The Regulations to the Illegal Logging Prohibition Act come into force this November. Importers of wooden furniture, timber, cardboard and paper products will be required to demonstrate and document that their imports are of low risk of containing illegally logged timber.
These Regulations are based on an illusion – that people can know and control things far beyond their understanding and sphere of available information.
Wood-products have usually come through long supply- and manufacturing-chains, are often made of multiple components and may have been manufactured in third countries. Illegal timber looks the same as legal. The origins and identity of each component of an import would generally lost in the complexity of time and space.
Even if you could somehow magically go back in time, and identify and track all components from the original forests, you would have to know relevant foreign laws and the behaviour of unknown third parties in relation to these laws.

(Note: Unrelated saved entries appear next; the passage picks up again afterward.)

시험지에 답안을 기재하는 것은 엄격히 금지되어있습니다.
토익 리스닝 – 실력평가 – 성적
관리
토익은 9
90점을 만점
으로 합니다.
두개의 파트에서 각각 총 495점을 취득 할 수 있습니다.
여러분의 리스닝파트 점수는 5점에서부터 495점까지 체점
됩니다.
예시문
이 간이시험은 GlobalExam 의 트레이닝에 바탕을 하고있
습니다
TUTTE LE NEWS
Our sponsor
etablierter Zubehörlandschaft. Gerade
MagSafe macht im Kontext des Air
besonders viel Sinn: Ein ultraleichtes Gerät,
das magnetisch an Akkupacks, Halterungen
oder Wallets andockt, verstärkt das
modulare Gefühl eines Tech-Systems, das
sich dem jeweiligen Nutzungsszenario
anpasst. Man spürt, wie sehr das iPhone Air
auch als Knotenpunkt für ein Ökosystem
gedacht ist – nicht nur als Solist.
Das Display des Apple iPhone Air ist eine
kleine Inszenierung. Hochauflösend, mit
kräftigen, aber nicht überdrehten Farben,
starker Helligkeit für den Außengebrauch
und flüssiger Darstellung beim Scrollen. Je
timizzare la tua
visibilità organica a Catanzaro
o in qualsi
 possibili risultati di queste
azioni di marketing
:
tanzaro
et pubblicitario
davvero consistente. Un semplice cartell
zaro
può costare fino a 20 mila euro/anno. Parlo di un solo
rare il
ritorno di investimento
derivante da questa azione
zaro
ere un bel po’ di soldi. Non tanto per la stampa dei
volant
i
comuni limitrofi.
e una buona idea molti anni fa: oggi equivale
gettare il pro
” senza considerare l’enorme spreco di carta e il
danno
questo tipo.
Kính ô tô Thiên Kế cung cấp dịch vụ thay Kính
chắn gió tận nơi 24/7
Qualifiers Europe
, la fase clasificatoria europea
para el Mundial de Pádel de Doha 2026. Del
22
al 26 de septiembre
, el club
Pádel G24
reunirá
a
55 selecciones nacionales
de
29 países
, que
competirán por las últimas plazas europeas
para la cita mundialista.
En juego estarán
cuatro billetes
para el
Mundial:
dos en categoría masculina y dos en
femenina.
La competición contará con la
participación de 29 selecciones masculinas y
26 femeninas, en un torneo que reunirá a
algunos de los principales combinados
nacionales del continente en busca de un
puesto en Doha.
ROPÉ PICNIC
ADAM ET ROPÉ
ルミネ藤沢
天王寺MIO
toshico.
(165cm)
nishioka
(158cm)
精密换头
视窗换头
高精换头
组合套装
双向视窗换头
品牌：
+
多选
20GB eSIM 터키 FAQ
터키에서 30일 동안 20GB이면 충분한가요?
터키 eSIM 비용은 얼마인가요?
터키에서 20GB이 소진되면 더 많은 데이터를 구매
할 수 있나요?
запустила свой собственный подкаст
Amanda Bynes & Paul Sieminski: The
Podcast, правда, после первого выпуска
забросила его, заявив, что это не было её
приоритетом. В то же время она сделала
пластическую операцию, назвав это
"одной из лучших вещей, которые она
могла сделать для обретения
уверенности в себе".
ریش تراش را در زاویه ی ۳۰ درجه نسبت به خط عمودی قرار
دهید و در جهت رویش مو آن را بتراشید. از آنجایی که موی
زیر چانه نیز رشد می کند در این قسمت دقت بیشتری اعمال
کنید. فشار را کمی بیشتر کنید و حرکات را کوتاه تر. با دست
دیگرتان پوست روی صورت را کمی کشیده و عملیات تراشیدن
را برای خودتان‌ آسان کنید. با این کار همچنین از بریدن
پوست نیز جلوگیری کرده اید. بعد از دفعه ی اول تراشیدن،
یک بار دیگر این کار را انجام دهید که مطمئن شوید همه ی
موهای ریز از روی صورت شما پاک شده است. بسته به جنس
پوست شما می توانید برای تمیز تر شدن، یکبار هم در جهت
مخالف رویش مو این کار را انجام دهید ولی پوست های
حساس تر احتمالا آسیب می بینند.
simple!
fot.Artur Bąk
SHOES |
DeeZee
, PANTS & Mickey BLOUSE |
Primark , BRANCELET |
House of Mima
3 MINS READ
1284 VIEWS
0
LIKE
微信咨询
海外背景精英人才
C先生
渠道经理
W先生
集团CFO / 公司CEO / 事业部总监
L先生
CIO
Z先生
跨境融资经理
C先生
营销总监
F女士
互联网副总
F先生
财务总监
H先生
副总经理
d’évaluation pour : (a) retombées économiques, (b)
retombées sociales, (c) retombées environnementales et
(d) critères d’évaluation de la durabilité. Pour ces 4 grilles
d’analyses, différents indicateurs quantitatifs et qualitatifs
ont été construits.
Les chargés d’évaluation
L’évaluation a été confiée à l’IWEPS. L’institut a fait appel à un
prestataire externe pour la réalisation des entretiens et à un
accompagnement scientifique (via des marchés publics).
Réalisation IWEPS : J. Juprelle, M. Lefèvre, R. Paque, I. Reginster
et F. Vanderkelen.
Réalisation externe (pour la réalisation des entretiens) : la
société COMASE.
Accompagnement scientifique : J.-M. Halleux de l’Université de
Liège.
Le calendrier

It is bad enough that governments fall into the trap of believing that they can obtain all the necessary and current information, from their own countries, to successfully plan society. When they start to hold their citizens liable to obtain and process large amounts of complex and unknowable information, and from foreign countries, there’s a problem.
The matter needs to be seen in perspective. There are no cases of illegal timber proven to have entered Australia. If the government believes that reducing illegal logging in other countries is something they should get involved in, they need to take effective action focused at the source of the problem.
For all its green feel-gooderism, the “action at a distance” model of these Regulations will not work. It will generally not be sensitive enough (low probability of distinguishing illegal timber from legal), and runs the risk of being non-specific, creating false positives and blocking trade of legal products.